» Directions
For the records below, output word for word the lines from the one with "Всемирной недели качества – они отмечали" up to and including the one with "Protection des données personnelles". No pictures.

» The data
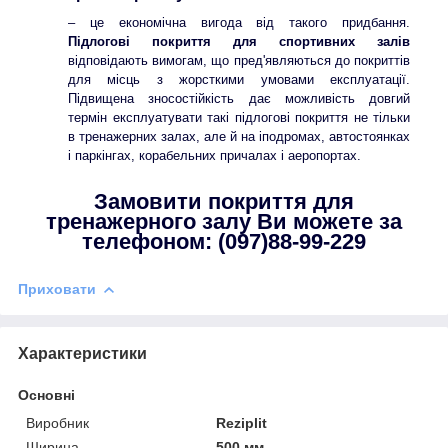
– це економічна вигода від такого придбання.
Підлогові покриття для спортивних залів
відповідають вимогам, що пред'являються до покриттів
для місць з жорсткими умовами експлуатації.
Підвищена зносостійкість дає можливість довгий
термін експлуатувати такі підлогові покриття не тільки
в тренажерних залах, але й на іподромах, автостоянках
і паркінгах, корабельних причалах і аеропортах.
Замовити покриття для
тренажерного залу Ви можете за
телефоном: (097)88-99-229
Приховати
Характеристики
Основні
Виробник
Reziplit
Ширина
500 мм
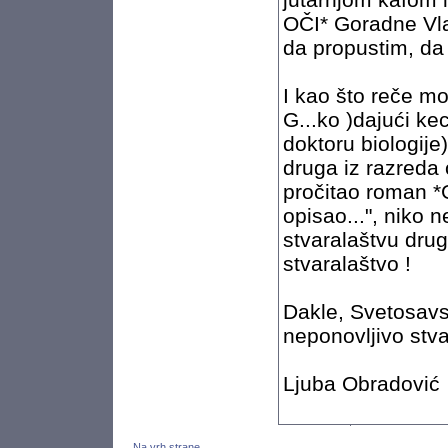
OČI* Goradne Vla
da propustim, da 
I kao što reče m
G...ko )dajući k
doktoru biologije)
druga iz razreda
pročitao roman *G
opisao...", niko 
stvaralaštvu drug
stvaralaštvo !
Dakle, Svetosavs
neponovljivo stv
Ljuba Obradović
Na vrh strane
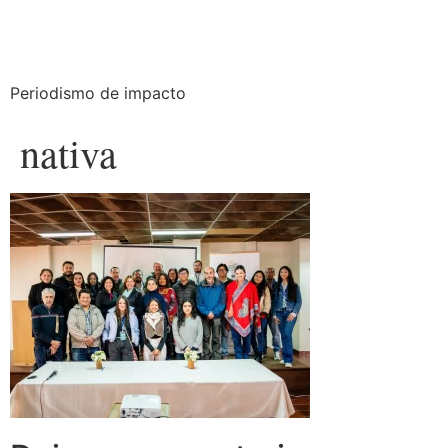
Periodismo de impacto
nativa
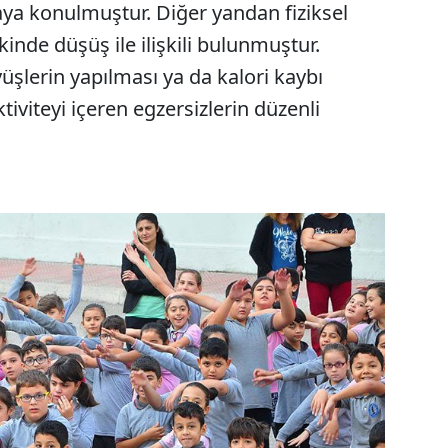
taya konulmuştur. Diğer yandan fiziksel
skinde düşüş ile ilişkili bulunmuştur.
üşlerin yapılması ya da kalori kaybı
tiviteyi içeren egzersizlerin düzenli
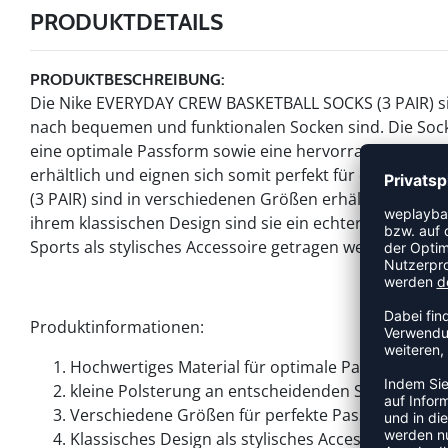
PRODUKTDETAILS
PRODUKTBESCHREIBUNG:
Die Nike EVERYDAY CREW BASKETBALL SOCKS (3 PAIR) sind
nach bequemen und funktionalen Socken sind. Die Sock
eine optimale Passform sowie eine hervorragende Atmun
erhältlich und eignen sich somit perfekt für den tägl
(3 PAIR) sind in verschiedenen Größen erhältlich und bi
ihrem klassischen Design sind sie ein echter Hingucke
Sports als stylisches Accessoire getragen werden.
Produktinformationen:
Hochwertiges Material für optimale Passform und
kleine Polsterung an entscheidenden Stellen für
Verschiedene Größen für perfekte Passform
Klassisches Design als stylisches Accessoire auch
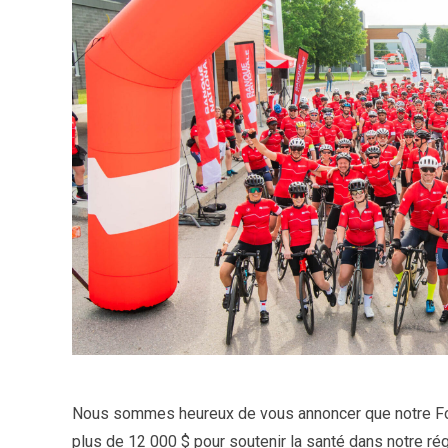
Nous sommes heureux de vous annoncer que notre Fond
plus de 12 000 $ pour soutenir la santé dans notre rég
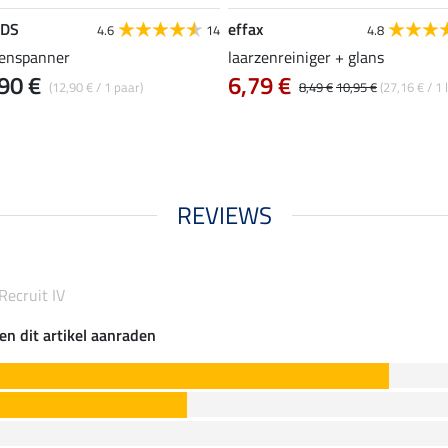
EDS
effax
4.6
14
4.8
zenspanner
laarzenreiniger + glans
90 €
6,79 €
(12,90 € / 1 paar)
8,49 €
10,95 €
(27,16 € / 1 l
REVIEWS
Recruit IV
en dit artikel aanraden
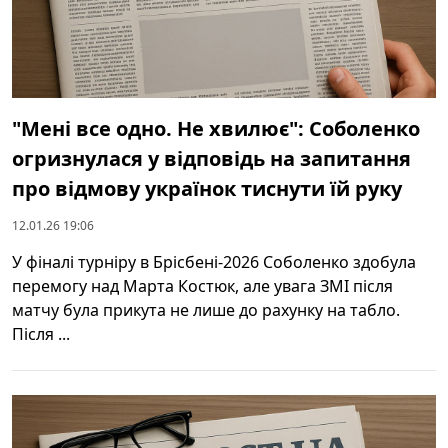
"Мені все одно. Не хвилює": Соболенко
огризнулася у відповідь на запитання
про відмову українок тиснути їй руку
12.01.26 19:06
У фіналі турніру в Брісбені-2026 Соболенко здобула
перемогу над Марта Костюк, але увага ЗМІ після
матчу була прикута не лише до рахунку на табло.
Після ...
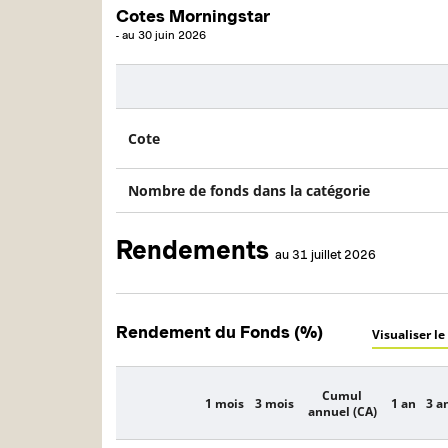
Cotes Morningstar
-
au
30 juin 2026
Description
Cote
Nombre de fonds dans la catégorie
Rendements
au 31 juillet 2026
Rendement du Fonds (%)
Visualiser le
Cumul
1 mois
3 mois
1 an
3 a
Description
annuel (CA)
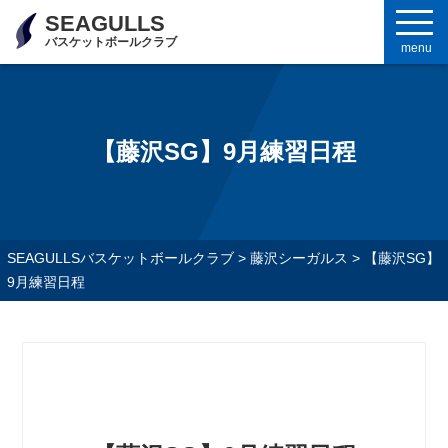
SEAGULLS
バスケットボールクラブ
menu
【藤沢SG】9月練習日程
SEAGULLSバスケットボールクラブ
>
藤沢シーガルス
>
【藤沢SG】
9月練習日程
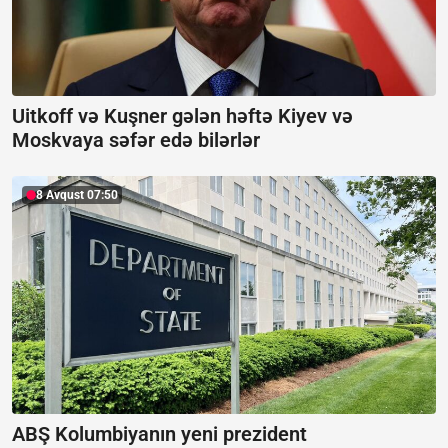
Uitkoff və Kuşner gələn həftə Kiyev və
Moskvaya səfər edə bilərlər
8 Avqust 07:50
ABŞ Kolumbiyanın yeni prezident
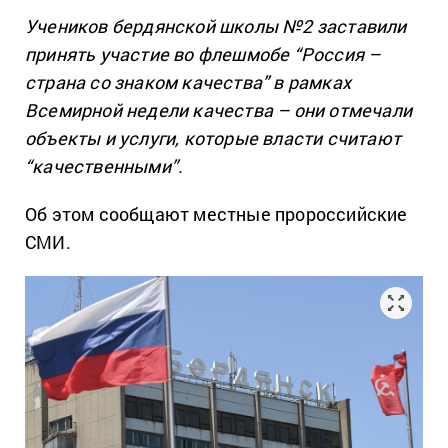
Учеников бердянской школы №2 заставили
принять участие во флешмобе “Россия –
страна со знаком качества” в рамках
Всемирной недели качества – они отмечали
объекты и услуги, которые власти считают
“качественными”.
Об этом сообщают местные пророссийские
СМИ.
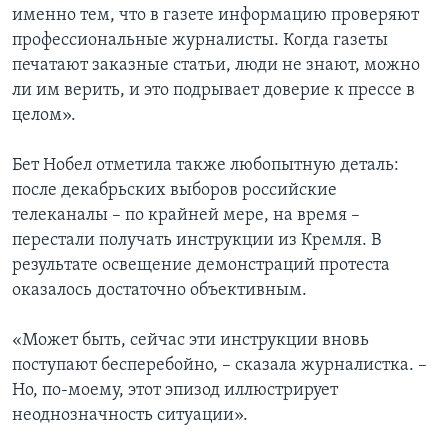
именно тем, что в газете информацию проверяют
профессиональные журналисты. Когда газеты
печатают заказные статьи, люди не знают, можно
ли им верить, и это подрывает доверие к прессе в
целом».
Бет Нобел отметила также любопытную деталь:
после декабрьских выборов российские
телеканалы – по крайней мере, на время –
перестали получать инструкции из Кремля. В
результате освещение демонстраций протеста
оказалось достаточно объективным.
«Может быть, сейчас эти инструкции вновь
поступают бесперебойно, – сказала журналистка. –
Но, по-моему, этот эпизод иллюстрирует
неоднозначность ситуации».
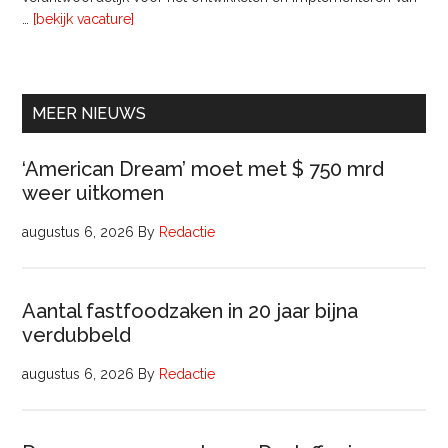
overInterim
…
[bekijk vacature]
Ervaren
Beleidsadviseur
(32
uur)
MEER NIEUWS
‘American Dream’ moet met $ 750 mrd
weer uitkomen
augustus 6, 2026
By
Redactie
Aantal fastfoodzaken in 20 jaar bijna
verdubbeld
augustus 6, 2026
By
Redactie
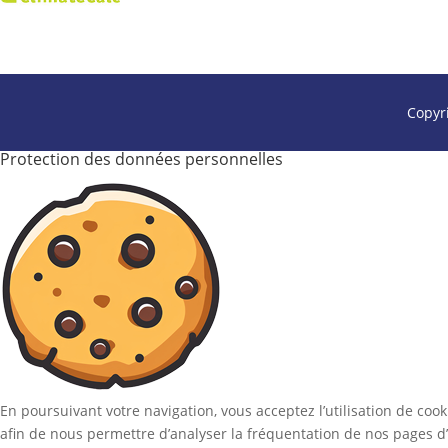
Copyr
Protection des données personnelles
En poursuivant votre navigation, vous acceptez l’utilisation de coo
afin de nous permettre d’analyser la fréquentation de nos pages d’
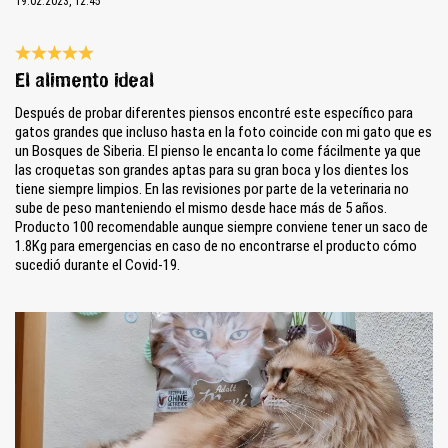
19.02.2023, 12:45
Reseña con calificación de 5 de 5 estrellas
El alimento ideal
Después de probar diferentes piensos encontré este específico para
gatos grandes que incluso hasta en la foto coincide con mi gato que es
un Bosques de Siberia. El pienso le encanta lo come fácilmente ya que
las croquetas son grandes aptas para su gran boca y los dientes los
tiene siempre limpios. En las revisiones por parte de la veterinaria no
sube de peso manteniendo el mismo desde hace más de 5 años.
Producto 100 recomendable aunque siempre conviene tener un saco de
1.8Kg para emergencias en caso de no encontrarse el producto cómo
sucedió durante el Covid-19.
Bildergalerie überspringen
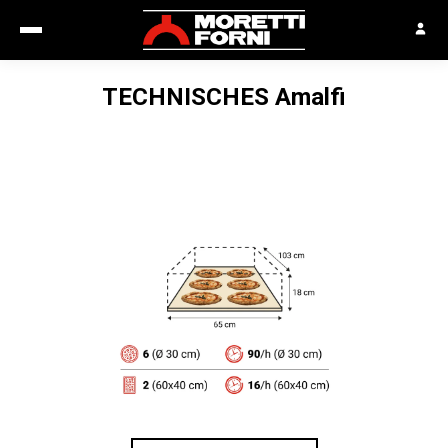
TECHNISCHES
Amalfi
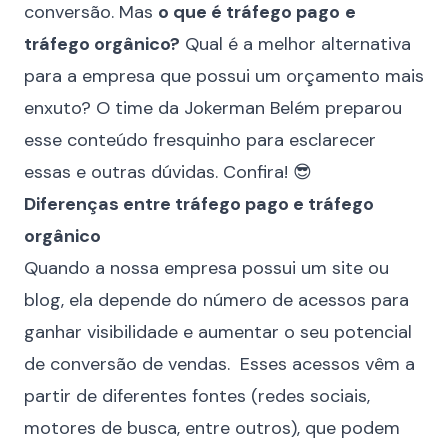
conversão. Mas
o que é tráfego pago
e
tráfego orgânico?
Qual é a melhor alternativa
para a empresa que possui um orçamento mais
enxuto? O time da
Jokerman Belém
preparou
esse conteúdo fresquinho para esclarecer
essas e outras dúvidas. Confira! 😎
Diferenças entre tráfego pago e tráfego
orgânico
Quando a nossa empresa possui um
site
ou
blog, ela depende do número de acessos para
ganhar visibilidade e aumentar o seu potencial
de conversão de vendas. Esses acessos vêm a
partir de diferentes fontes (
redes sociais
,
motores de busca, entre outros), que podem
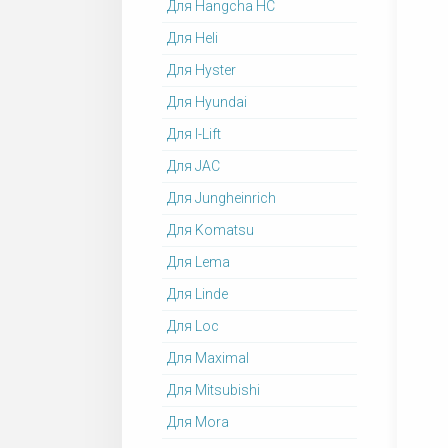
Для Hangcha HC
Для Heli
Для Hyster
Для Hyundai
Для I-Lift
Для JAC
Для Jungheinrich
Для Komatsu
Для Lema
Для Linde
Для Loc
Для Maximal
Для Mitsubishi
Для Mora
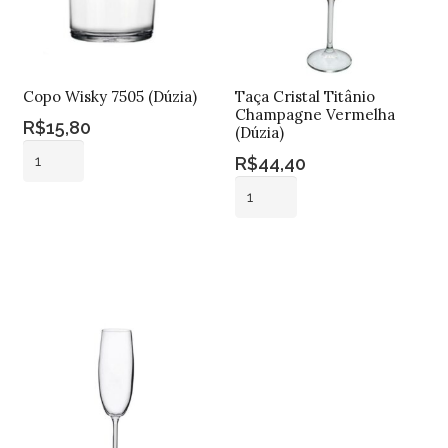
Copo Wisky 7505 (Dúzia)
Taça Cristal Titânio
Champagne Vermelha
R$
15,80
(Dúzia)
Copo
R$
44,40
Wisky
Taça
7505
Cristal
Adicionar ao
(Dúzia)
carrinho
Titânio
Adicionar ao
quantidade
Champagne
carrinho
Vermelha
(Dúzia)
quantidade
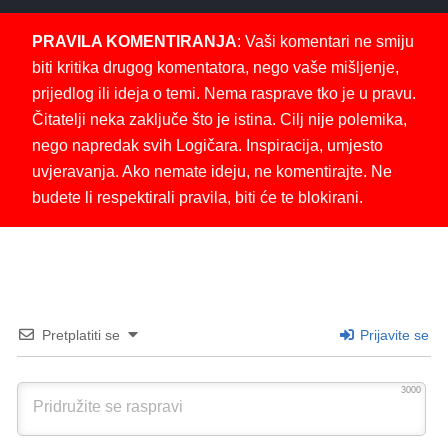
PRAVILA KOMENTIRANJA
: Vaši komentari ne smiju
biti kritika drugog komentatora, nego vaše mišljenje,
prijedlog ili ideja o temi. Nema rasprave tko je u pravu.
Čitatelji neka zaključe što je istina. Cilj nije polemika,
nego napredak svih Logičara. Inspiracija, umjesto
uvjeravanja. Ako nemate ideju, ne komentirajte. Ne
budete li respektirali pravila, biti će te blokirani.
Pretplatiti se
Prijavite se
3000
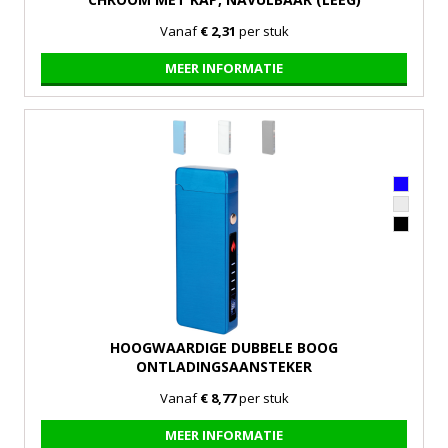
Vanaf
€ 2,31
per stuk
MEER INFORMATIE
HOOGWAARDIGE DUBBELE BOOG
ONTLADINGSAANSTEKER
Vanaf
€ 8,77
per stuk
MEER INFORMATIE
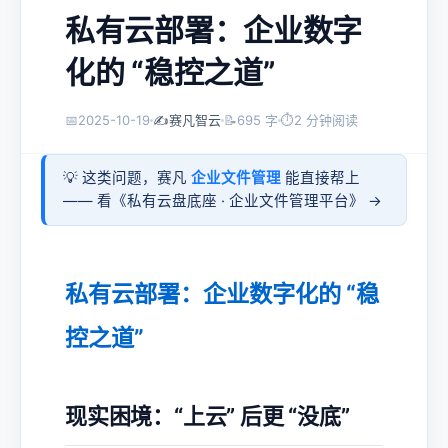
私有云部署：企业数字
化的 “稳控之道”
📅
2025-10-19
✍️
赛凡智云
📝
695 字
⏱
2 分钟阅读
💡 这类问题，赛凡
企业文件管理
能直接帮上
—— 看《
私有云盘底座 · 企业文件管理平台
》 →
私有云部署：企业数字化的 “稳
控之道”
现实困境：“上云” 后更 “没底”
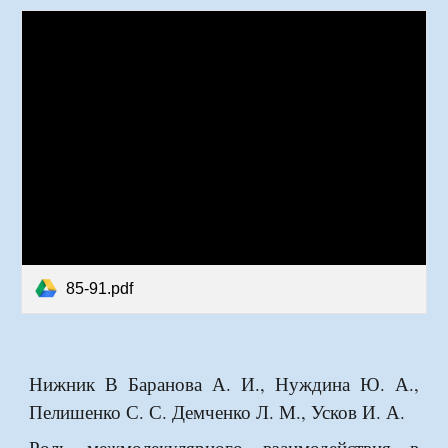
85-91.pdf
Нижник В Баранова А. И., Нуждина Ю. А.,
Пелишенко С. С. Демченко Л. М., Усков И. А.
Роль межмолекулярного
в
заимо
д
ействия в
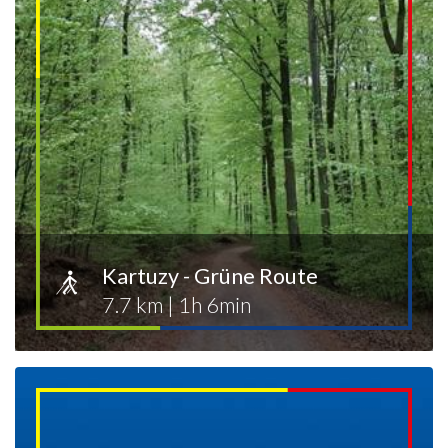
Kartuzy - Grüne Route
7.7 km
|
1h 6min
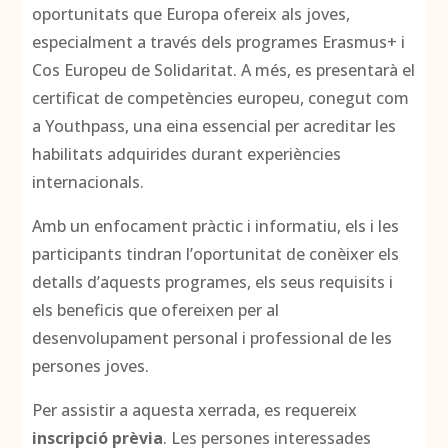
oportunitats que Europa ofereix als joves,
especialment a través dels programes Erasmus+ i
Cos Europeu de Solidaritat. A més, es presentarà el
certificat de competències europeu, conegut com
a Youthpass, una eina essencial per acreditar les
habilitats adquirides durant experiències
internacionals.
Amb un enfocament pràctic i informatiu, els i les
participants tindran l’oportunitat de conèixer els
detalls d’aquests programes, els seus requisits i
els beneficis que ofereixen per al
desenvolupament personal i professional de les
persones joves.
Per assistir a aquesta xerrada, es requereix
inscripció prèvia
. Les persones interessades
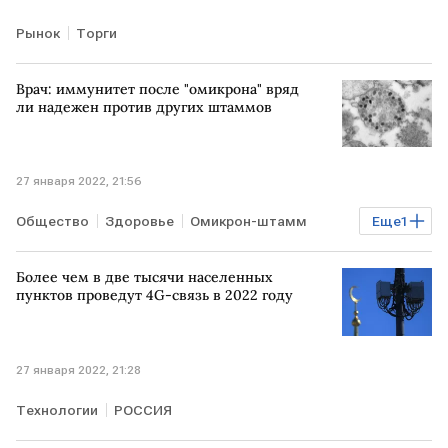
Рынок
Торги
Врач: иммунитет после "омикрона" вряд
ли надежен против других штаммов
27 января 2022, 21:56
Общество
Здоровье
Омикрон-штамм
Еще
1
COVID-19
Более чем в две тысячи населенных
пунктов проведут 4G-связь в 2022 году
27 января 2022, 21:28
Технологии
РОССИЯ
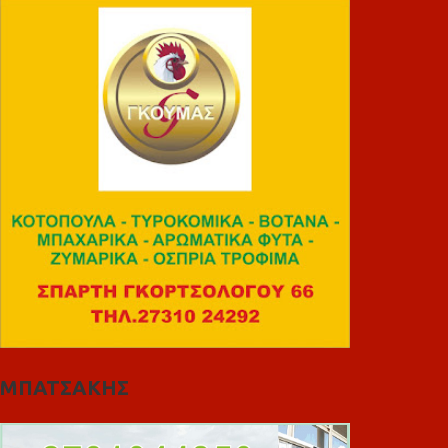
ΜΠΑΤΣΑΚΗΣ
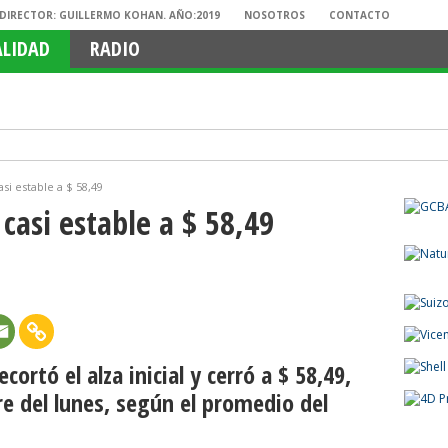
. DIRECTOR: GUILLERMO KOHAN. AÑO:2019
NOSOTROS
CONTACTO
ALIDAD
RADIO
si estable a $ 58,49
casi estable a $ 58,49
ortó el alza inicial y cerró a $ 58,49,
re del lunes, según el promedio del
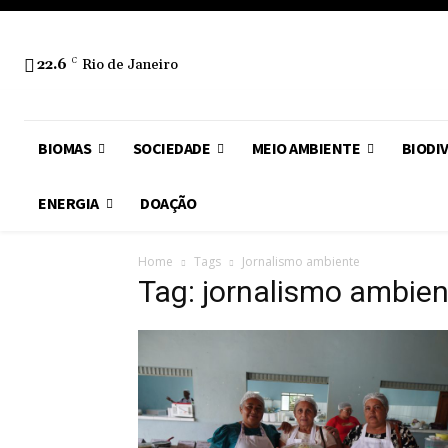
22.6
C
Rio de Janeiro
BIOMAS
SOCIEDADE
MEIO AMBIENTE
BIODI
ENERGIA
DOAÇÃO
Home
Tags
Jornalismo ambiente
Tag: jornalismo ambien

» Answer below
Всемирной недели качества – они отмечали
объекты и услуги, которые власти считают
“качественными”.
Об этом сообщают местные пророссийские
СМИ.
именно тем, что в газете информацию проверяют
профессиональные журналисты. Когда газеты
печатают заказные статьи, люди не знают, можно
ли им верить, и это подрывает доверие к прессе в
целом».
Бет Нобел отметила также любопытную деталь:
после декабрьских выборов российские
телеканалы – по крайней мере, на время –
перестали получать инструкции из Кремля. В
результате освещение демонстраций протеста
оказалось достаточно объективным.
«Может быть, сейчас эти инструкции вновь
поступают бесперебойно, – сказала журналистка. –
Но, по-моему, этот эпизод иллюстрирует
неоднозначность ситуации».
overInterim
…
[bekijk vacature]
Ervaren
Beleidsadviseur
(32
uur)
MEER NIEUWS
‘American Dream’ moet met $ 750 mrd
weer uitkomen
augustus 6, 2026
By
Redactie
Aantal fastfoodzaken in 20 jaar bijna
verdubbeld
augustus 6, 2026
By
Redactie
Copyr
Protection des données personnelles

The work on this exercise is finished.